La meilleure réponse est venue du peuple vénézuélien. Sur
les 23 Etats que compte le pays, 20 (contre 18 auparavant) seront désormais
dirigés par des gouverneurs issus du Parti socialiste unifié du Venezuela
(PSUV), la formation politique du président Chavez.
L’opposition capitaliste perd deux Etats stratégiques
qu’elle détenait, celui de Tachira le plus peuplé du Venezuela et celui de
Zulia où se concentre la majeure partie de l’industrie pétrolière. Ces deux
Etats sont limitrophes de la Colombie, par eux passent les trafics en tout
genre et les incursions de paramilitaires colombiens alliés des USA. En
reprenant le contrôle de ces territoires, le pouvoir bolivarien assurera la
sécurité de cette zone frontalière.
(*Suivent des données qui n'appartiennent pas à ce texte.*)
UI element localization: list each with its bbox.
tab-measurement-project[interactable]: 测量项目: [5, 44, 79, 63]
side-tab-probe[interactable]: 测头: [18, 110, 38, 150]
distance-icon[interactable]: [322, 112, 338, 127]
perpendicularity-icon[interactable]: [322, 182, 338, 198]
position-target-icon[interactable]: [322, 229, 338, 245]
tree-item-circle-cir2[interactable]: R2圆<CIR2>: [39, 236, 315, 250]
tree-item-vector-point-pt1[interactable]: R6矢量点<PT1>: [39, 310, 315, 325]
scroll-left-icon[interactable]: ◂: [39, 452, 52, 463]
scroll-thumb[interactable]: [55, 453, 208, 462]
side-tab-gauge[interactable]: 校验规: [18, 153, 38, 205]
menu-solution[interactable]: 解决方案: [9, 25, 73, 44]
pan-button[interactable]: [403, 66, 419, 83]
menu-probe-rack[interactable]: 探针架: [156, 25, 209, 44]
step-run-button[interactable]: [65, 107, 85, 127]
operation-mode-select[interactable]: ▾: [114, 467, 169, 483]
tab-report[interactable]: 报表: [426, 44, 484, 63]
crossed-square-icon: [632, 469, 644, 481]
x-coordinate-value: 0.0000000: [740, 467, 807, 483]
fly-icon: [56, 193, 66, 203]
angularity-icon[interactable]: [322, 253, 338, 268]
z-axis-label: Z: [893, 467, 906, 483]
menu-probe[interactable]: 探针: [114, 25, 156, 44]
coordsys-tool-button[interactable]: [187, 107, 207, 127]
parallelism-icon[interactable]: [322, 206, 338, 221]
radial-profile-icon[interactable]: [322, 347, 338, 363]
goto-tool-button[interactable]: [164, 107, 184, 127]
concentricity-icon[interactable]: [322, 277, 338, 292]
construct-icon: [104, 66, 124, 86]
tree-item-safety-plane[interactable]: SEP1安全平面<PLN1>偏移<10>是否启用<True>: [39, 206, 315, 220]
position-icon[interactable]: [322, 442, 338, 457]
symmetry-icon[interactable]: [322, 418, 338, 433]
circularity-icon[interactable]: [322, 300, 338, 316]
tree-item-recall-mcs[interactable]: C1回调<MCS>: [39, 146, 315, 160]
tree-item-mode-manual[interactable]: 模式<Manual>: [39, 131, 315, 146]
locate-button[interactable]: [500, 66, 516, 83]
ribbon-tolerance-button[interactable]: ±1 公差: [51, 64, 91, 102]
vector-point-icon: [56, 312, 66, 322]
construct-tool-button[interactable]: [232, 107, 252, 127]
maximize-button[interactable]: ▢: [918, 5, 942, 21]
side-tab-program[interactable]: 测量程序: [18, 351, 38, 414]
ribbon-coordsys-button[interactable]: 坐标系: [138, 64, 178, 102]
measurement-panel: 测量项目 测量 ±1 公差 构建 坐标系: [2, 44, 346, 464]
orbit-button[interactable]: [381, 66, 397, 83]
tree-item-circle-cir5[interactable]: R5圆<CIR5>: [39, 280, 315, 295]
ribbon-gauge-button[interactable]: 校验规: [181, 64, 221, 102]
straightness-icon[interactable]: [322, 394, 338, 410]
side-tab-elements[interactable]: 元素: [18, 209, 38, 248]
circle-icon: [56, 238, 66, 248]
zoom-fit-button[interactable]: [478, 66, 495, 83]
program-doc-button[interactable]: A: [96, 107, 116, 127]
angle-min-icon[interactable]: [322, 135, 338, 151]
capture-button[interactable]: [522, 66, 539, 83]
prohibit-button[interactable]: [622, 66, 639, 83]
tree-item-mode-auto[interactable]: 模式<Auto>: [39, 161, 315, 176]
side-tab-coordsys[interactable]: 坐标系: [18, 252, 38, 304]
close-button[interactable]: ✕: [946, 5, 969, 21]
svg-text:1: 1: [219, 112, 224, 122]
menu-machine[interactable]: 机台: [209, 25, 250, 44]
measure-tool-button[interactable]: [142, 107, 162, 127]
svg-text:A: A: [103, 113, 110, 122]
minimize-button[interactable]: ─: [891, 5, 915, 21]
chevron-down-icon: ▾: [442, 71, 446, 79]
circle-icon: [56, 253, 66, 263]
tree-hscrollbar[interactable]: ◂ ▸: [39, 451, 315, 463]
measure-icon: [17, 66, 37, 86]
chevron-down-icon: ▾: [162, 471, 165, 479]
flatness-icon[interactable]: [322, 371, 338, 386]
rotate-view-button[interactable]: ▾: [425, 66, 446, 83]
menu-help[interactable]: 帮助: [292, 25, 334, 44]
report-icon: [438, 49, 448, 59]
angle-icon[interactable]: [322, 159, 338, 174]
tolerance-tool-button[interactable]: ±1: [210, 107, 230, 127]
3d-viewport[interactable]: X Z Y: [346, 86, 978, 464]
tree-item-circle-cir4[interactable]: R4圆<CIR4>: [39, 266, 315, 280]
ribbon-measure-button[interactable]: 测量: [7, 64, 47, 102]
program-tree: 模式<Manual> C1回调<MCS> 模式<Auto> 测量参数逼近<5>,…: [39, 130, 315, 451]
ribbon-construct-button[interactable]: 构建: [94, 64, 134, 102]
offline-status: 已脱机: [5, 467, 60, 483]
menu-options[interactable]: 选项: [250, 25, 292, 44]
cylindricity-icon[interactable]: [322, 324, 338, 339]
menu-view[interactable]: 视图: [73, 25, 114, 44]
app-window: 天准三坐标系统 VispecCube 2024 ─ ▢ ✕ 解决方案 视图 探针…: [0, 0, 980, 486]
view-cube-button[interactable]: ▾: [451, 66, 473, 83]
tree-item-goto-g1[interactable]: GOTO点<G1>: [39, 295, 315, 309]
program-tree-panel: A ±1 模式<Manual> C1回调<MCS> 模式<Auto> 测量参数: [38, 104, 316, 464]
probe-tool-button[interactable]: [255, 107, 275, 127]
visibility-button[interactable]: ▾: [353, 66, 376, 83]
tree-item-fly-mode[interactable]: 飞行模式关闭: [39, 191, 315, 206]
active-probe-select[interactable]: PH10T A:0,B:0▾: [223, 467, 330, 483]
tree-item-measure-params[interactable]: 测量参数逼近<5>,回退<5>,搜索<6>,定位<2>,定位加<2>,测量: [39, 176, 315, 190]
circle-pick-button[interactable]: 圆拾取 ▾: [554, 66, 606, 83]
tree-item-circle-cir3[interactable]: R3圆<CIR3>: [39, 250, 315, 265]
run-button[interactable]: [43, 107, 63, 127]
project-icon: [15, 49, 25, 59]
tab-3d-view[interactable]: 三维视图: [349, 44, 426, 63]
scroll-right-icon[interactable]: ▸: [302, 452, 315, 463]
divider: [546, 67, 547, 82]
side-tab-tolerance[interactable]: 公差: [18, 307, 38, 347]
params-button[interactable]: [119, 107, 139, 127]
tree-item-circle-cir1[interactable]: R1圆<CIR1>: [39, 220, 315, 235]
L’impérialisme américain ne renoncera pas à continuer
de multiplier les interventions car son pouvoir
est chaque jour davantage remis en cause dans cette partie du monde.
La politique
sociale de Chavez donne des résultats concrets importants.
Avec le soutien
encore plus fort des couches populaires, Hugo Chavez trouvera une puissante
motivation pour faire de nouveaux pas en avant avec l’appui du peuple pour
enlever les moyens de production aux capitalistes.